§ **What the task requires**: Using the records that appear below, write out exactly the lines from the one with "has height=2576, width=239." through the one with "The image size is (1288, 2576).", keeping both end lines.

§ **Task data**:

══════

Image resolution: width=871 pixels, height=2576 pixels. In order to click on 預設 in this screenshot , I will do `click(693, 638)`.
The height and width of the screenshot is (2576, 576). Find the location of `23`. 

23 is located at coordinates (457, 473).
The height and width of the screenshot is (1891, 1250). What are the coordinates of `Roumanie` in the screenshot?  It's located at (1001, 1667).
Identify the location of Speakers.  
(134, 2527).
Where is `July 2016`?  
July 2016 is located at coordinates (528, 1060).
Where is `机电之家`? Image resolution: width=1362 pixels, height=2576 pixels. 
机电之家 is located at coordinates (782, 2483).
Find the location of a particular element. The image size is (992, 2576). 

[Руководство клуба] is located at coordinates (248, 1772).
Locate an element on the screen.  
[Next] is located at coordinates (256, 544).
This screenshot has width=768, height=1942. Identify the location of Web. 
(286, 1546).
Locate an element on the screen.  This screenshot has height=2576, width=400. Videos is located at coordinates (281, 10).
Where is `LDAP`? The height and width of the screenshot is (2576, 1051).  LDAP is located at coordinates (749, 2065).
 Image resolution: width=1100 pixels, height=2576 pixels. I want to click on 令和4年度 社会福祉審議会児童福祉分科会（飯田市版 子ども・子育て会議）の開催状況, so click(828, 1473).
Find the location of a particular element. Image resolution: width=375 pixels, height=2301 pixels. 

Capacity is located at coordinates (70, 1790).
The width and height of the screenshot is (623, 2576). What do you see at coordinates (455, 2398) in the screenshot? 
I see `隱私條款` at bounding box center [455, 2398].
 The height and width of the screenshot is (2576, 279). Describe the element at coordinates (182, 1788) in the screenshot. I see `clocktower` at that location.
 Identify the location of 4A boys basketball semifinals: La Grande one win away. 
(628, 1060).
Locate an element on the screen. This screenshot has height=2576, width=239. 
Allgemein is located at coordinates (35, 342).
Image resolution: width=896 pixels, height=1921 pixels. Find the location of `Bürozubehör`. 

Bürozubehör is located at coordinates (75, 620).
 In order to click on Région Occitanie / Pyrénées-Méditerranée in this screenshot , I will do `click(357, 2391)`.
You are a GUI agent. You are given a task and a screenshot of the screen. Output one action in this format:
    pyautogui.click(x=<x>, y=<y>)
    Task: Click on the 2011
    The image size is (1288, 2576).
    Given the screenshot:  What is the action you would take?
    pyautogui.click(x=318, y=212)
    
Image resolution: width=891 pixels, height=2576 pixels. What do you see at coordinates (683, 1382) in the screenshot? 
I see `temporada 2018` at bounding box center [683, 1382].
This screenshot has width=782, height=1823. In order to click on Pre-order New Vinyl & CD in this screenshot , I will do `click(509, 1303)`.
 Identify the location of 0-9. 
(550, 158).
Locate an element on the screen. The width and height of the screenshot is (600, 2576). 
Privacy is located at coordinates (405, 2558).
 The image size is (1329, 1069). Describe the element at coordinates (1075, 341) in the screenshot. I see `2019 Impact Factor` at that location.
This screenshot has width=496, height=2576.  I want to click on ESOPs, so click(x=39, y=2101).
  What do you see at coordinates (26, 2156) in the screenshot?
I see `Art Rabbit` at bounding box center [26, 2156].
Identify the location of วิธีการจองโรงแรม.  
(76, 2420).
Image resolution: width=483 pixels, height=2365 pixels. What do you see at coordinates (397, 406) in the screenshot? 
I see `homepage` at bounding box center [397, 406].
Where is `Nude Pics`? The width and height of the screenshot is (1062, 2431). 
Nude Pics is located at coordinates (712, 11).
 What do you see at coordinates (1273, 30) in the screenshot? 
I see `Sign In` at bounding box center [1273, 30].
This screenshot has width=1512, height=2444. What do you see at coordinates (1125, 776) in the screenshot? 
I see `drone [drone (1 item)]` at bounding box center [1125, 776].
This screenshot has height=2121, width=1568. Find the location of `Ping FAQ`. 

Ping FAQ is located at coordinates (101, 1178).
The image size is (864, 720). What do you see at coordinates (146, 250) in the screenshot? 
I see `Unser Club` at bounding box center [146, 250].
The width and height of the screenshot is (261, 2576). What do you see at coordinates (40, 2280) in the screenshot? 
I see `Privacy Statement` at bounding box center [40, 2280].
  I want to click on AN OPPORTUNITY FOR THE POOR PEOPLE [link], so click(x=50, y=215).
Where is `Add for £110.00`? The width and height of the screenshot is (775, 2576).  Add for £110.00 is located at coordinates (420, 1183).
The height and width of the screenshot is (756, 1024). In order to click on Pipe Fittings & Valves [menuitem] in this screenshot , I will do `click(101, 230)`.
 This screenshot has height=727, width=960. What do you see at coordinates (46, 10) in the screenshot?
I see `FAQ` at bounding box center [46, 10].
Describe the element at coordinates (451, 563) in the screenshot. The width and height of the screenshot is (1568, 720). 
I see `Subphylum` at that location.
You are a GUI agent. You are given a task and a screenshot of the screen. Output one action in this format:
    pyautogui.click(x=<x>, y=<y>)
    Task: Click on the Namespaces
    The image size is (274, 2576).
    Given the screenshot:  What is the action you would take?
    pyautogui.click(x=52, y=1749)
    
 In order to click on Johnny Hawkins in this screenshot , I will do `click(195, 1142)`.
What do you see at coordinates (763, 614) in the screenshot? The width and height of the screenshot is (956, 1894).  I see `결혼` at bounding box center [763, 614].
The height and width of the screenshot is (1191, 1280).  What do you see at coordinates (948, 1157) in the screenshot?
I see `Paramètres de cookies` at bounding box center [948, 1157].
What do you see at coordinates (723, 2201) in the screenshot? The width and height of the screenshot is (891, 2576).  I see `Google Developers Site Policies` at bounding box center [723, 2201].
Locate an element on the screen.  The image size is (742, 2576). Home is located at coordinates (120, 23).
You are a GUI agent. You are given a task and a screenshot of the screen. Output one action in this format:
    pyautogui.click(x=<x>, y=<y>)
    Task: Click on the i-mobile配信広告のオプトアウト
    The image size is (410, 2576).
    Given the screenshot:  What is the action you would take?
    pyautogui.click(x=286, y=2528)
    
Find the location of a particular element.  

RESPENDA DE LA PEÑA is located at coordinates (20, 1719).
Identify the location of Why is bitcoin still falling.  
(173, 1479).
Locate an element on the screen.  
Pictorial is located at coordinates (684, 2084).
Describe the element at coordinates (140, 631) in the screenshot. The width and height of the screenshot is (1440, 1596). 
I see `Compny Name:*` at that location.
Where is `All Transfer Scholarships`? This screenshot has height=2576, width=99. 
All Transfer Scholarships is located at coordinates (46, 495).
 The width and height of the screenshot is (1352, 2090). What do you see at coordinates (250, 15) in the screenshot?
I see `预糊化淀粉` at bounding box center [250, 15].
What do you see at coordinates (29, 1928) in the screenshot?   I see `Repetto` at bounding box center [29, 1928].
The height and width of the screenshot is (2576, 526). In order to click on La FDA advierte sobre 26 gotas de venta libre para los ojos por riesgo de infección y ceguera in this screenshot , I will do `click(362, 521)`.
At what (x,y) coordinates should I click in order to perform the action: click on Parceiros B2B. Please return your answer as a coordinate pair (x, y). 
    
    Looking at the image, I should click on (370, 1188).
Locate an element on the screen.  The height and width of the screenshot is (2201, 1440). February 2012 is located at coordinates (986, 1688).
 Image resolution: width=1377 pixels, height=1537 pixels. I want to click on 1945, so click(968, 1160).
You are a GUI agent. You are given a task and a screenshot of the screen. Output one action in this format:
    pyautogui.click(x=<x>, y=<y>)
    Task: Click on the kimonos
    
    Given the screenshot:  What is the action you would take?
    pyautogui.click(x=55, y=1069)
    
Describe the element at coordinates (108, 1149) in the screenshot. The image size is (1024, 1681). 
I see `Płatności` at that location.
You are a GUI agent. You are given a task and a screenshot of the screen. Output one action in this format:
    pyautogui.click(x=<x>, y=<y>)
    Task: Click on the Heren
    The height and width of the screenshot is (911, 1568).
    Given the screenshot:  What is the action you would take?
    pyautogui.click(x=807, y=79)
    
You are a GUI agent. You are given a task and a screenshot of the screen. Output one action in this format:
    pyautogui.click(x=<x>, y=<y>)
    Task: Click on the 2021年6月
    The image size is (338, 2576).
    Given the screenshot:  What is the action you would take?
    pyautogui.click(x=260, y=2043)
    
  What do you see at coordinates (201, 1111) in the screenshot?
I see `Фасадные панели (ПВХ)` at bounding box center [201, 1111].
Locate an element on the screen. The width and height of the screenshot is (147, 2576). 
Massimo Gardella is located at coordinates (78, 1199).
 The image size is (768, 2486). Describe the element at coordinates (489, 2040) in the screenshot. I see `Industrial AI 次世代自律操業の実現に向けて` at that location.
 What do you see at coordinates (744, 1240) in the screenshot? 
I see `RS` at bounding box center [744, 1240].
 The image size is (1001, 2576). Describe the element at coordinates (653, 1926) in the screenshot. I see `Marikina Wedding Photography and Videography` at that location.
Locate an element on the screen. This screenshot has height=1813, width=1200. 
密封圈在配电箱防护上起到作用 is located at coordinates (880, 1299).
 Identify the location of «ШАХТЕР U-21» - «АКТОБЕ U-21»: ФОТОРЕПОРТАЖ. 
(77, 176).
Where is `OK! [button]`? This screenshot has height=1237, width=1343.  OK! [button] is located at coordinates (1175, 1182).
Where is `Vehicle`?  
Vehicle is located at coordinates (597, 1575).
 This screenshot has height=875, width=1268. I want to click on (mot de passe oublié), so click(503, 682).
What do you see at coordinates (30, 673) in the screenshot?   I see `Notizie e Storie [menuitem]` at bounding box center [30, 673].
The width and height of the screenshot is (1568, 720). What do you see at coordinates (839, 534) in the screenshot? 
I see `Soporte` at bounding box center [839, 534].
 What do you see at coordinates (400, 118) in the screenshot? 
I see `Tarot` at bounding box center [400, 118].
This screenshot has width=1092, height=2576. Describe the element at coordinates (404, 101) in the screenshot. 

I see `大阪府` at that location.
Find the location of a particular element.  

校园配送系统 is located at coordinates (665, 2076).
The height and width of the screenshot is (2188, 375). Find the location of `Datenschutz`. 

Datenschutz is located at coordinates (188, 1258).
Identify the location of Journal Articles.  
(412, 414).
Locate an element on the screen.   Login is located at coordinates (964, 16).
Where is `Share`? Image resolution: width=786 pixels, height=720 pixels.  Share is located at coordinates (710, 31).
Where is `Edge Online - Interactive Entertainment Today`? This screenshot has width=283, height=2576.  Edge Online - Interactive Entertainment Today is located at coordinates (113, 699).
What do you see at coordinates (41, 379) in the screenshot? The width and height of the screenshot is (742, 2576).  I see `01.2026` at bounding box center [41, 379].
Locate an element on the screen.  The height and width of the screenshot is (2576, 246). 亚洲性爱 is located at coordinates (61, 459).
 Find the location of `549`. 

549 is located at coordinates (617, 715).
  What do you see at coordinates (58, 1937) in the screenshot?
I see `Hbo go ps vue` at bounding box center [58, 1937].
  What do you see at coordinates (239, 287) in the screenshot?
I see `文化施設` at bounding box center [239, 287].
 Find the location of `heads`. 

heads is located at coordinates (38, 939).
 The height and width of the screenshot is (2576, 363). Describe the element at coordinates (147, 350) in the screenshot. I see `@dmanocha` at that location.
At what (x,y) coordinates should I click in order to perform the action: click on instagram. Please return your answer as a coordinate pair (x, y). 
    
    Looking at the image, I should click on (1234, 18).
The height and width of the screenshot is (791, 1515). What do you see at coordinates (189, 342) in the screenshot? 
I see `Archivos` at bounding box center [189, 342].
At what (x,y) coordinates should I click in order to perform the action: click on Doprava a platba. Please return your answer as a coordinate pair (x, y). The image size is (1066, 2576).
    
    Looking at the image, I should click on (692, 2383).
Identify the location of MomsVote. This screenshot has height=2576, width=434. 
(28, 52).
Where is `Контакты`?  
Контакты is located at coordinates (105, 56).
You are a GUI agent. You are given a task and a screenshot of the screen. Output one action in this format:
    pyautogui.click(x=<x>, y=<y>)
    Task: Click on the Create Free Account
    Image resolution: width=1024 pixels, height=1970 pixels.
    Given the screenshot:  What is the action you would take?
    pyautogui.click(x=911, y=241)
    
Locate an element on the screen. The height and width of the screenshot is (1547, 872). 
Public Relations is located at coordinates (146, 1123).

══════

§ **Task output**:
Locate an element on the screen. This screenshot has height=2576, width=239. 
Allgemein is located at coordinates (35, 342).
Image resolution: width=896 pixels, height=1921 pixels. Find the location of `Bürozubehör`. 

Bürozubehör is located at coordinates (75, 620).
 In order to click on Région Occitanie / Pyrénées-Méditerranée in this screenshot , I will do `click(357, 2391)`.
You are a GUI agent. You are given a task and a screenshot of the screen. Output one action in this format:
    pyautogui.click(x=<x>, y=<y>)
    Task: Click on the 2011
    The image size is (1288, 2576).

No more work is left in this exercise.